Este es el diálogo con el que el emo y yo nos conocimos. Estábamos los dos esperando al autobús cuando nuestros destinos se cruzaron.
-Hola.-lo saludé yo amablemente al verlo ahí sentado con cara de triste.-Me llamo Diego, encantado.
-Hola.- me respondió él de mala gana.
-¿Te apetece un pitillo?-le pregunté ofreciéndole una cajetilla.
Él aceptó, pero, al abrirla, frunció el ceño.
-Está vacía.-me dijo.
-¿Ah si? Vaya, pues sí.
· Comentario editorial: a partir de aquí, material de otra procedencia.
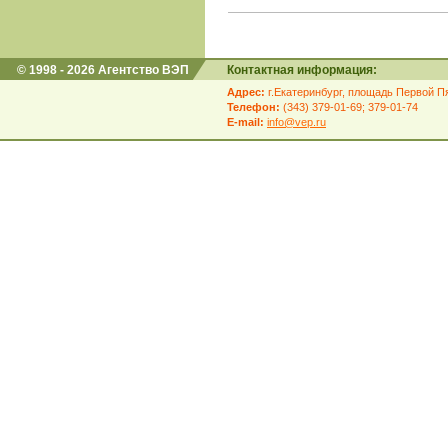
© 1998 - 2026 Агентство ВЭП
Контактная информация:
Адрес:
г.Екатеринбург, площадь Первой Пя
Телефон:
(343) 379-01-69; 379-01-74
E-mail:
info@vep.ru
Debió de cogérmelos el mendigo de esta mañana, junto con casi todo mi dinero.
El emo se sorprendió.
-¿Te robó un mendigo?
-No, me pidió limosna a puñetazos.
-Ah... vaya, que mal.
-Si, bueno, al menos esta vez no se quedó con mis zapatos.-dije yo lastimosamente.
-Parece que tienes una vida bastante triste.
-Nah.-repuse yo.-Podría ser peor. Al menos yo tengo dinero para que me roben. Algunos ni eso.
-¡Que optimista! ¿Acaso no aborreces la incertidumbre de la existencia y lo inútil que es buscar sentido en este caos de destino al que algún Dios malvado nos ha atado?
-Emmm... no.
-Pues entonces sí que eres afortunado.-asintió el emo.
-Si.-confirmé yo.-Y tengo curro y todo.
-¿Ah sí? ¿Y en qué?
-Pues tabajo en un sex shop homosexual.
El emo se me quedó mirando un tanto extrañado.
-¿Eso existe?
-Sí, es el único sitio donde me aceptaron, y porque no había nadie más dispuesto a hacer el trabajo.
-¿Qué eres, el dependiente, no? Eso no es tan duro.
-En realidad no soy el dependiente. Trabajo dándole publicidad al local yendo por ahí disfrazado y repartiendo folletos.
-Ah.-dijo el emo, y tras un corto silencio:-¿Y de qué vas disfrazado?
-Emmmm... bueno, y cuéntame, ¿tú tienes trabajo?
-Escribo poemas criticando el vació existencial que me asola por dentro.
-¿Qué pasa, tienes hambre?-dije yo en tono bromista y riendo.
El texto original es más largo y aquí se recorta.